À cette représentation paradoxale font écho les figures du héros tragique et du sage stoïcien. Achille sait que le sort lui réserve une vie brève mais il en ignore le contenu et la durée. Aimant ce qui lui échoit, il déroule son existence à partir de ses passions – passion amoureuse, passion belliqueuse. Épictète sait que le cours de sa vie est prédéterminé mais il en ignore le contenu et la durée. Aimant ce qui lui échoit, il travaille à changer sa représentation des choses pénibles pour mieux les porter. L’attitude grecque face au Destin est tantôt combat, tantôt résignation, dans les deux cas, amour. Cet amour porte autant le héros que le sage à ne pas subir leur destin, à agir dans la marge ouverte par leur approche personnelle des événements. Curieusement, l’un et l’autre répondent au principe de Sartre : ils sont ce qu’ils se font. À partir de l’étoffe commune de la vie humaine, prise entre l’énigme de la naissance et de la mort, ils tissent chacun leur toile singulière.

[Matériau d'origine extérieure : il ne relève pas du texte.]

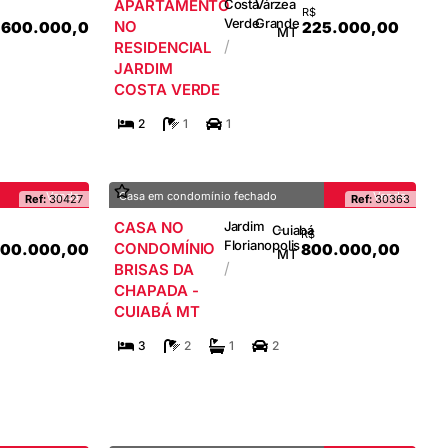
APARTAMENTO
Costa
Várzea
-
R$
Verde
Grande
NO
.600.000,00
225.000,00
MT
/
RESIDENCIAL
JARDIM
COSTA VERDE
2
1
1
Venda
Casa em condomínio fechado
Venda
Ref:
30427
Ref:
30363
CASA NO
Jardim
-
Cuiabá
R$
Florianopolis
CONDOMÍNIO
000.000,00
800.000,00
MT
/
BRISAS DA
CHAPADA -
CUIABÁ MT
3
2
1
2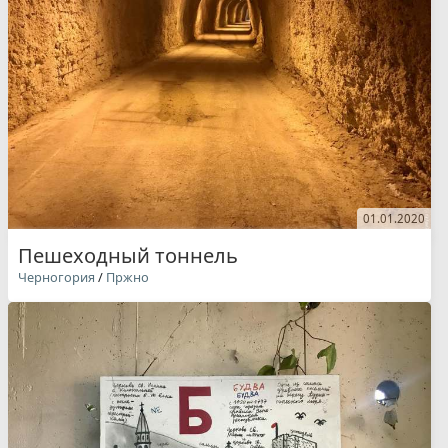
01.01.2020
Пешеходный тоннель
Черногория
/
Пржно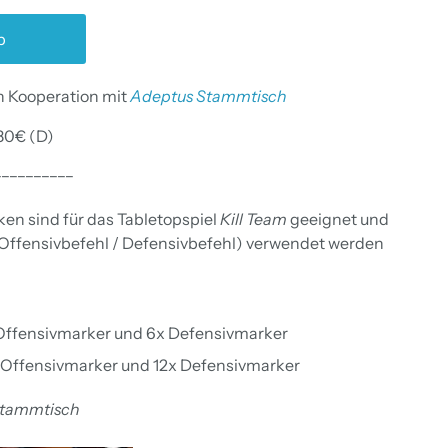
b
n Kooperation mit
Adeptus Stammtisch
80€ (D)
__________
en sind für das Tabletopspiel
Kill Team
geeignet und
Offensivbefehl / Defensivbefehl) verwendet werden
6x Offensivmarker und 6x Defensivmarker
2x Offensivmarker und 12x Defensivmarker
tammtisch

C’est peut-être cela que nous avons oublié : la plasticité du lot qui nous est imparti sur fond de limites irréductibles. Cet oubli entraîne le désir d’un échange impossible : échanger la pensée de la mort inévitable contre la sécurité et la longévité. L’impossibilité d’un tel échange nous porte souvent à nous tromper de cible. Plutôt que de tendre notre arc du « ciel » d’où nous sommes par hasard tombés sur la « terre » où nous avons à dérouler notre fil complexe, nous cherchons à sécuriser nos vies en nous appliquant à en contrôler minutieusement les paramètres. Cette orientation risque de nous faire manquer l’amour au sens le plus concret et le plus large. Amour de ce qui est. Amour de l’incertain à venir. Amour du travail sur soi à accomplir. Amour de l’autre dans son altérité. L’amour de la pensée lucide. L’amour de la liberté. L’amour est cette expérience agissante où destin et hasard, confiance et incertitude, se trouvent étrangement entrelacés. S’il n’exclut ni peine ni chagrin ni malheur, l’amour apporte toujours un fond de joie.